■ **Prompt**
Your task is to write out exactly the lines from the line containing "们的视线，但它所代表的语言创新精神和文化表达方式，" through the end of the records, inclusive at both ends.

### Available data

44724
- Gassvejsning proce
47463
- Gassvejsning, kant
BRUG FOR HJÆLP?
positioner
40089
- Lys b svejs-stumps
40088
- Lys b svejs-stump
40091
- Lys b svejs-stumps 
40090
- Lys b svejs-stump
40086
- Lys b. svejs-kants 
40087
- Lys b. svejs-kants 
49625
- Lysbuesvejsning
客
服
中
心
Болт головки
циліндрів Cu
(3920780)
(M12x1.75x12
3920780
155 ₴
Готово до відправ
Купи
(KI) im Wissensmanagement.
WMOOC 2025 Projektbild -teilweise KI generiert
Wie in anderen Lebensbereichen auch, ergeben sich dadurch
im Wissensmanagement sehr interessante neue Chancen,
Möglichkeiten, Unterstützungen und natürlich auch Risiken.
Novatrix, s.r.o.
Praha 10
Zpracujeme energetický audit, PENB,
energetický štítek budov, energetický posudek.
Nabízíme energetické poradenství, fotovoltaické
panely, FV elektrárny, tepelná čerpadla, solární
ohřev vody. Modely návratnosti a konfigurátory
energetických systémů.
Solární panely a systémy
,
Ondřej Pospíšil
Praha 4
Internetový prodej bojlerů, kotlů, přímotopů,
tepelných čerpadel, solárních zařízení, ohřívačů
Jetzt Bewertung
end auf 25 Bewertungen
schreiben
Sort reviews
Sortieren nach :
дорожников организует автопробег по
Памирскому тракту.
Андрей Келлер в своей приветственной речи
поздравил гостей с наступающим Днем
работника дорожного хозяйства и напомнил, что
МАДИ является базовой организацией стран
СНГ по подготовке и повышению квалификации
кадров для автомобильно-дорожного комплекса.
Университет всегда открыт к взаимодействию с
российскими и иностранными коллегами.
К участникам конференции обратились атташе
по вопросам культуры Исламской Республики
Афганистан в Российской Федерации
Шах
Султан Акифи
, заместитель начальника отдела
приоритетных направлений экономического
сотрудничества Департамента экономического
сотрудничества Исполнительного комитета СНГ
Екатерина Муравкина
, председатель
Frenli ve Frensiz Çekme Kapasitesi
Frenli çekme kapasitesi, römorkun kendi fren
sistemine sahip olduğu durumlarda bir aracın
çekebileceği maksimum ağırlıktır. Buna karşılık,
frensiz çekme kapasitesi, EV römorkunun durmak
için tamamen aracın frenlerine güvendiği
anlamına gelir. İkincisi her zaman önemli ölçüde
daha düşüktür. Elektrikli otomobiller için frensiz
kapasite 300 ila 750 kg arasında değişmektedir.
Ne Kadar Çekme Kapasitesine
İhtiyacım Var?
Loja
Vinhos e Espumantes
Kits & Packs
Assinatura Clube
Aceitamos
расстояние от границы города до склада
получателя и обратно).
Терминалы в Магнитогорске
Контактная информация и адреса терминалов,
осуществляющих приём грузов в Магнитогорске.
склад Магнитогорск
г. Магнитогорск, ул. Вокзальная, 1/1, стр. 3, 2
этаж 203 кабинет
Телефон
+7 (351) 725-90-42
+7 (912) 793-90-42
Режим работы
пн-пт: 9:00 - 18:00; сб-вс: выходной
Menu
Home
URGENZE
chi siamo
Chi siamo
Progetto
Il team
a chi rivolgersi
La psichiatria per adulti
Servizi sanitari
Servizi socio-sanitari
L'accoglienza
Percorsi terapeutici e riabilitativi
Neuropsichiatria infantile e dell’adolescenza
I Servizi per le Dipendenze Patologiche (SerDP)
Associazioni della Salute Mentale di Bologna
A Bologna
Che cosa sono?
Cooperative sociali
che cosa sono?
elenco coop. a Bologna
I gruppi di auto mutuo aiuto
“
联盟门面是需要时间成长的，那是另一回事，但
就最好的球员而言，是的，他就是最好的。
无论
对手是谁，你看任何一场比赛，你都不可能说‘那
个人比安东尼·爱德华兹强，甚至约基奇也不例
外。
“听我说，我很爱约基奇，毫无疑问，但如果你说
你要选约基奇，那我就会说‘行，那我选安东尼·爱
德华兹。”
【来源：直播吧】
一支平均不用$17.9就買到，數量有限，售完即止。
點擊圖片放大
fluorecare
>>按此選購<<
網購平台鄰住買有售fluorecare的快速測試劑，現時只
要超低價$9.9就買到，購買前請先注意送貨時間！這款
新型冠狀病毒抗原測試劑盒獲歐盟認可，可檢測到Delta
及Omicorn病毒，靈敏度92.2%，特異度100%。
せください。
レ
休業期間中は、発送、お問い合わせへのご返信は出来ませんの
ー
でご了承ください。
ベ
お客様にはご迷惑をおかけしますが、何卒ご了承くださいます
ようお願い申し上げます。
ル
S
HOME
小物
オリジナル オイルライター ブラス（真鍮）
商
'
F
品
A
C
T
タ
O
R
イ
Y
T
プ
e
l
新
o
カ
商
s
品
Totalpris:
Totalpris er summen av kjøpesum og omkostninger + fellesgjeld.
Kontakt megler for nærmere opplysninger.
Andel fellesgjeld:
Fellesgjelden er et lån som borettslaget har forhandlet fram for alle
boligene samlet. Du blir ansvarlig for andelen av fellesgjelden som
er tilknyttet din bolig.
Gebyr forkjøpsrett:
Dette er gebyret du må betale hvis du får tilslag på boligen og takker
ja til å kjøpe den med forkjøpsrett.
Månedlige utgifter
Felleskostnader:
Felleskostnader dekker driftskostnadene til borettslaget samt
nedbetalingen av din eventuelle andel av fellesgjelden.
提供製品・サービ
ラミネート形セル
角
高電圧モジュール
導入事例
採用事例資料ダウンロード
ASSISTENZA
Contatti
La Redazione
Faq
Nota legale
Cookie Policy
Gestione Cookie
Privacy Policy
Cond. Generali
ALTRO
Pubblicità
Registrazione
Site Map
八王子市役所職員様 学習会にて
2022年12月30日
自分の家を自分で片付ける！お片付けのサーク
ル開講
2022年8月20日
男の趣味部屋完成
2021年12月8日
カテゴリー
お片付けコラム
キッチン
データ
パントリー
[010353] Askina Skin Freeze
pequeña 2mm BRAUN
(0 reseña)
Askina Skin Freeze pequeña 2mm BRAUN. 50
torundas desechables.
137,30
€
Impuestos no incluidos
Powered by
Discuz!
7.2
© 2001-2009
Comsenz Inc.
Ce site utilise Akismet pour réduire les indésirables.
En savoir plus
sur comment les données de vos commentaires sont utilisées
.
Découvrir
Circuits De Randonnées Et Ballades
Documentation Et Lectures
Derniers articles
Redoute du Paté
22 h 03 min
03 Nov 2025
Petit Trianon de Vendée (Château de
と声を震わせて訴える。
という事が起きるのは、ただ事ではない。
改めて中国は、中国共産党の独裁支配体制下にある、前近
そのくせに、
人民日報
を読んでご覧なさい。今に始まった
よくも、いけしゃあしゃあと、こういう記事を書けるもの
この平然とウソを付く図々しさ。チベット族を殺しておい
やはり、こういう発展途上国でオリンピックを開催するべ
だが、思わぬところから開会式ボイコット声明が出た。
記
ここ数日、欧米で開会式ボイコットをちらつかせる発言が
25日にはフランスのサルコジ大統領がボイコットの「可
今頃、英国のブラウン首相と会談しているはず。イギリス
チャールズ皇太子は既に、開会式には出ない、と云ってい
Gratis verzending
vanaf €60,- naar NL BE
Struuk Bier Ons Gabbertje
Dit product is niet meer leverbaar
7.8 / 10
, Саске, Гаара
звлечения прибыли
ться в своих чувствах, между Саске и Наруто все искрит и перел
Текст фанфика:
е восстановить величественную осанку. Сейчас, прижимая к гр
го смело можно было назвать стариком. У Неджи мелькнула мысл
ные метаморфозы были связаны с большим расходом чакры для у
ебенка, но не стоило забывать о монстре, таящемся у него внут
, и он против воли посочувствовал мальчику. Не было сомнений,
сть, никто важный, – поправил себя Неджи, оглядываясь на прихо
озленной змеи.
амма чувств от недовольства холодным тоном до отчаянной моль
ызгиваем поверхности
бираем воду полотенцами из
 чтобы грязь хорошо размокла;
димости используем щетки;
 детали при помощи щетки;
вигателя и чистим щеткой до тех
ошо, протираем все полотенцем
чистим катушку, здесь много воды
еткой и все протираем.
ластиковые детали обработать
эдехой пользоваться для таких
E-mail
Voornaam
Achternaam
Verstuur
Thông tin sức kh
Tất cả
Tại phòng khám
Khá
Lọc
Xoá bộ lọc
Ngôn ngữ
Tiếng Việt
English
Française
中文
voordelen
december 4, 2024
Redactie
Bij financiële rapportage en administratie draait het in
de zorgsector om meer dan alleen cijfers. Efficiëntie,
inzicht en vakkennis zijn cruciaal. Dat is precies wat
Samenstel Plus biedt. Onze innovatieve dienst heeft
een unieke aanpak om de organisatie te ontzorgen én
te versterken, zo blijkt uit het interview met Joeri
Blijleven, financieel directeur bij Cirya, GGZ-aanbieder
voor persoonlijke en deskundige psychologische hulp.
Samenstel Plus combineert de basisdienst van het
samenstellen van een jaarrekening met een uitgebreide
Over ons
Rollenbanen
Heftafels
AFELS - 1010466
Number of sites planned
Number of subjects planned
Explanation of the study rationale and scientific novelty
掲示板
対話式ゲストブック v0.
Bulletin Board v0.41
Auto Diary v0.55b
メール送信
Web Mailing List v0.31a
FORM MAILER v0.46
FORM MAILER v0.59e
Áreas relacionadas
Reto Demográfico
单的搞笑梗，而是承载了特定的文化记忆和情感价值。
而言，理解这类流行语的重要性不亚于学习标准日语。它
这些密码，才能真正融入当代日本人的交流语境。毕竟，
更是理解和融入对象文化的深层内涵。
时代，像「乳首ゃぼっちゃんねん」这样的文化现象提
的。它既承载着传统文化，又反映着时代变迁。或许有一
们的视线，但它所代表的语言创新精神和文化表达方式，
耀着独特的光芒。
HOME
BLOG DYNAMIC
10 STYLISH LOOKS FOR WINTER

######

■ **Answer for the task**
们的视线，但它所代表的语言创新精神和文化表达方式，
耀着独特的光芒。
HOME
BLOG DYNAMIC
10 STYLISH LOOKS FOR WINTER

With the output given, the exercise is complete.